- **Records for the task**:
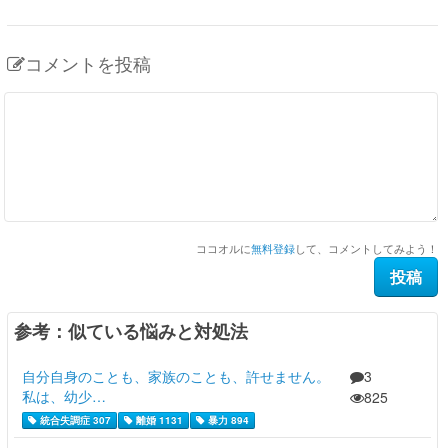
コメントを投稿
ココオルに
無料登録
して、コメントしてみよう！
参考：似ている悩みと対処法
自分自身のことも、家族のことも、許せません。
3
私は、幼少…
825
統合失調症 307
離婚 1131
暴力 894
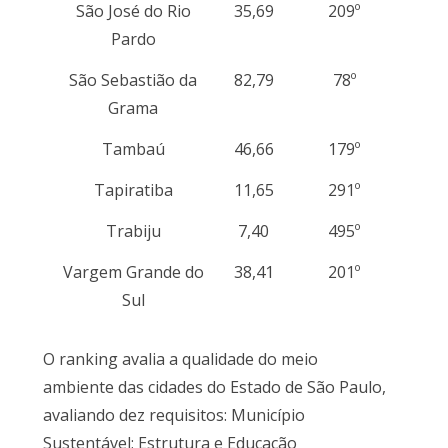
São José do Rio
35,69
209º
Pardo
São Sebastião da
82,79
78º
Grama
Tambaú
46,66
179º
Tapiratiba
11,65
291º
Trabiju
7,40
495º
Vargem Grande do
38,41
201º
Sul
O ranking avalia a qualidade do meio
ambiente das cidades do Estado de São Paulo,
avaliando dez requisitos: Município
Sustentável; Estrutura e Educação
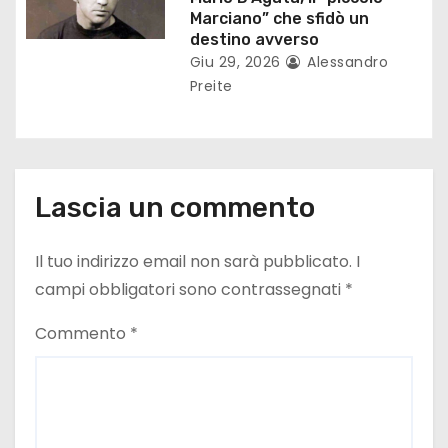
o
Marciano” che sfidò un
destino avverso
l
Giu 29, 2026
Alessandro
Preite
i
Lascia un commento
Il tuo indirizzo email non sarà pubblicato.
I
campi obbligatori sono contrassegnati
*
Commento
*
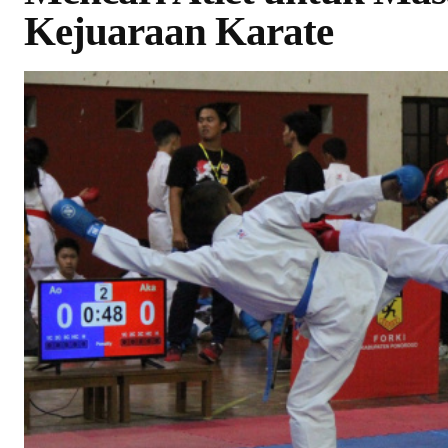
Kejuaraan Karate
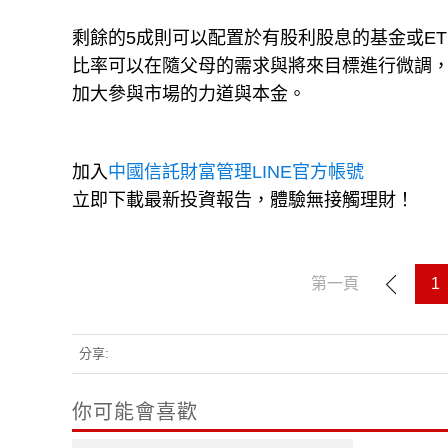
剩餘的5成則可以配置於有股利股息的基金或E
比率可以在隨父母的需求與將來目標進行微調
加大參與市場的力道與本金。
加入
中國信託財富管理LINE官方帳號
立即下載最新投資報告，體驗無接觸理財！
第一頁
1
分享:
你可能會喜歡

- **The task**: Write out the lines from the line with "Giu 29, 2026" through the end of the records exactly; do not include pictures or any other lines.

- **Task answer**:
Giu 29, 2026
Alessandro
Preite
i
Lascia un commento
Il tuo indirizzo email non sarà pubblicato.
I
campi obbligatori sono contrassegnati
*
Commento
*
Kejuaraan Karate
剩餘的5成則可以配置於有股利股息的基金或E
比率可以在隨父母的需求與將來目標進行微調
加大參與市場的力道與本金。
加入
中國信託財富管理LINE官方帳號
立即下載最新投資報告，體驗無接觸理財！
第一頁
1
分享:
你可能會喜歡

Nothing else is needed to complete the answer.